There are healthy ways for teenagers to safely self-medicate at home without the use of drugs. Eating healthy foods, exercising regularly, and getting a good night’s sleep help to stabilize the body and the mind by releasing positive endorphins into the bloodstream. Finding a good friend or adult to confide in can also take some of the stress off of today’s teens.


Although being bored may seem like a ridiculous reason to engage in drug use, it is actually a very legitimate reason. A study conducted by Columbia University’s National Center on Addiction and Substance Abuse in 2002 found that young people between the ages of 12 and 17 who are frequently bored are 50% likelier than those not often bored to smoke, drink, get drunk, and use illegal drugs. Sometimes, teenagers believe that there literally is nothing for them to do at a particular time point – none of their friends are free to hang out, there is nothing good on TV, and they have finished all their homework. Drugs can be a solution they turn to in order to provide a little bit of excitement in their lives. Furthermore, drugs provide a common ground for these types of teenagers who have trouble keeping themselves occupied, allowing them to instantly bond with other like-minded teenagers.

Another factor leading to teenage drug abuse that can be tied in with having too much free time is having too much spending money. According to a CASAColumbia study published in 2003, teens with $50 a week in spending money are much more likely to have tried cigarettes, alcohol, or marijuana than those with $15 a week. This data fights the common misconception that substance-abusing teenagers are likely to be poor and living in highly urban neighborhoods – in fact, the mainstream suburban teenager with money to spend is more likely to get involved with drugs.

The fear that life away from alcohol and drugs will be boring leads to teenagers abusing drugs and alcohol regularly, resulting in a dependency on these substances.
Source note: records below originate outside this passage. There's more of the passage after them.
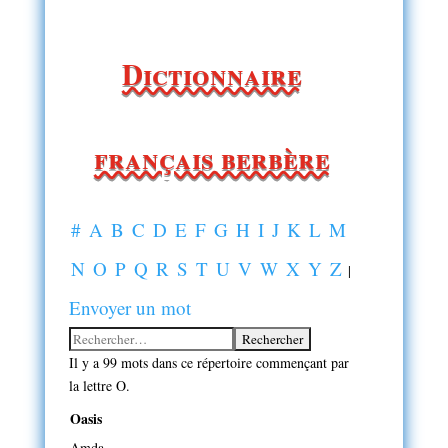
Dictionnaire
français berbère
#
A
B
C
D
E
F
G
H
I
J
K
L
M
N
O
P
Q
R
S
T
U
V
W
X
Y
Z
|
Envoyer un mot
Il y a 99 mots dans ce répertoire commençant par
la lettre O.
Oasis
Amda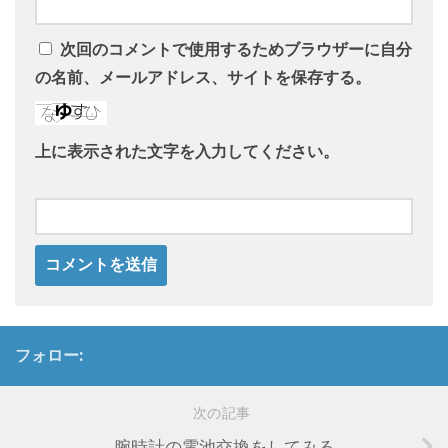
次回のコメントで使用するためブラウザーに自分
の名前、メールアドレス、サイトを保存する。
上に表示された文字を入力してください。
フォロー:
次の記事
腕時計の電池交換をしてみる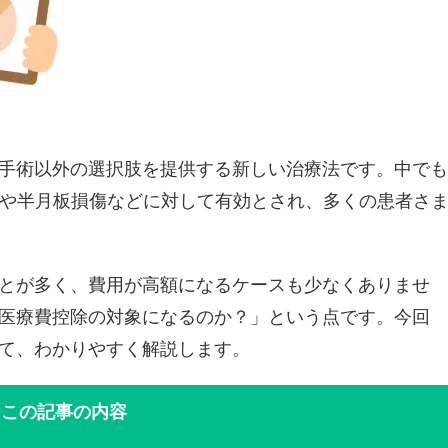
手術以外の選択肢を提供する新しい治療法です。中でも
症や半月板損傷などに対して有効とされ、多くの患者さ
とが多く、費用が高額になるケースも少なくありませ
医療費控除の対象になるのか？」という点です。今回
て、わかりやすく解説します。
この記事の内容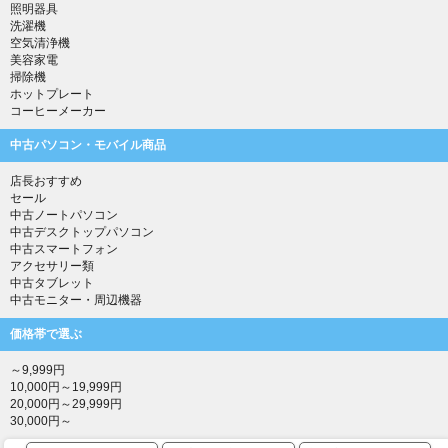
照明器具
洗濯機
空気清浄機
美容家電
掃除機
ホットプレート
コーヒーメーカー
中古パソコン・モバイル商品
店長おすすめ
セール
中古ノートパソコン
中古デスクトップパソコン
中古スマートフォン
アクセサリー類
中古タブレット
中古モニター・周辺機器
価格帯で選ぶ
～9,999円
10,000円～19,999円
20,000円～29,999円
30,000円～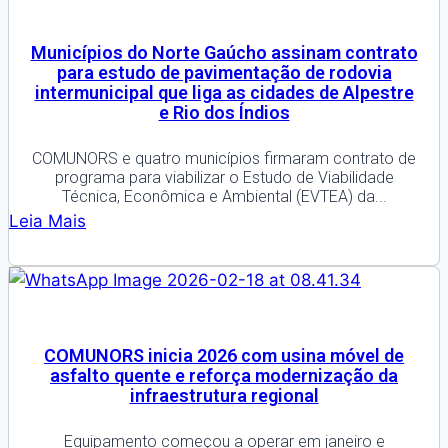
Municípios do Norte Gaúcho assinam contrato
para estudo de pavimentação de rodovia
intermunicipal que liga as cidades de Alpestre
e Rio dos Índios
COMUNORS e quatro municípios firmaram contrato de
programa para viabilizar o Estudo de Viabilidade
Técnica, Econômica e Ambiental (EVTEA) da...
Leia Mais
COMUNORS inicia 2026 com usina móvel de
asfalto quente e reforça modernização da
infraestrutura regional
Equipamento começou a operar em janeiro e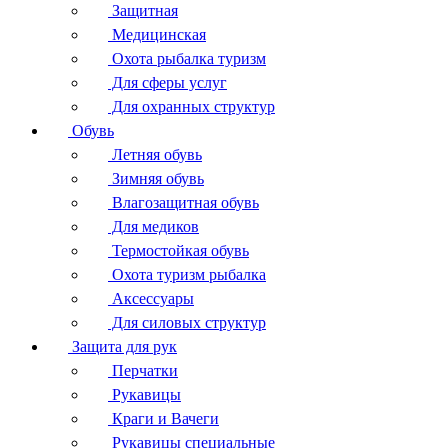
Защитная
Медицинская
Охота рыбалка туризм
Для сферы услуг
Для охранных структур
Обувь
Летняя обувь
Зимняя обувь
Влагозащитная обувь
Для медиков
Термостойкая обувь
Охота туризм рыбалка
Аксессуары
Для силовых структур
Защита для рук
Перчатки
Рукавицы
Краги и Вачеги
Рукавицы специальные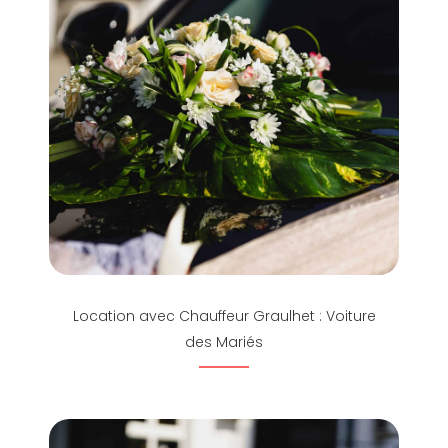
Location avec Chauffeur Graulhet : Voiture
des Mariés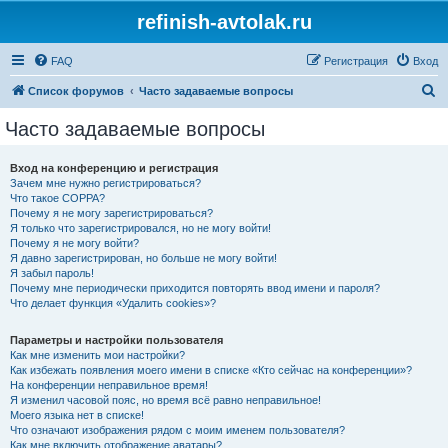
refinish-avtolak.ru
FAQ
Регистрация
Вход
П
Список форумов
Часто задаваемые вопросы
о
Часто задаваемые вопросы
и
с
Вход на конференцию и регистрация
Зачем мне нужно регистрироваться?
к
Что такое COPPA?
Почему я не могу зарегистрироваться?
Я только что зарегистрировался, но не могу войти!
Почему я не могу войти?
Я давно зарегистрирован, но больше не могу войти!
Я забыл пароль!
Почему мне периодически приходится повторять ввод имени и пароля?
Что делает функция «Удалить cookies»?
Параметры и настройки пользователя
Как мне изменить мои настройки?
Как избежать появления моего имени в списке «Кто сейчас на конференции»?
На конференции неправильное время!
Я изменил часовой пояс, но время всё равно неправильное!
Моего языка нет в списке!
Что означают изображения рядом с моим именем пользователя?
Как мне включить отображение аватары?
Addiction can destroy one’s mental, emotional, and physical health. Ironically, many addicts have said that the life of a person with substance use disorder itself is incredibly boring and predictable. According to, a resource for reliable information concerning substance abuse based in the United Kingdom, many of those who escape addiction will claim that boredom is now the least of their problems and that they now have more options on things they want to do. Avoiding boredom does require a significant amount of effort, but it can be incredibly beneficial to a teenager. Some methods that can be used to avoid boredom are picking up a hobby, planning ahead, breaking away from routine, experiencing a change in scenery, and meditation.


Finally, one of the most avoidable causes of teenage drug abuse is inaccurate information about drugs and alcohol. Teenagers often overlook the harmful consequences of drug use – they assume the risks are minimal and instead focus on the short-term benefits they provide. Parents often underestimate how prevalent drug abuse actually is among today’s teenagers. They may not be aware that their children are abusing drugs, or they may be in denial. It is critical that parents educate their teenagers and also themselves about drug use so they get the real facts about how dangerous it really is. Parents should also be involved in their children’s lives to ensure they are not using drugs and to look out for warning signs that they might be. There are many resources available online so that parents can learn how to structure these types of talks with their teenagers. Prevention is the best method of combatting teenage drug abuse.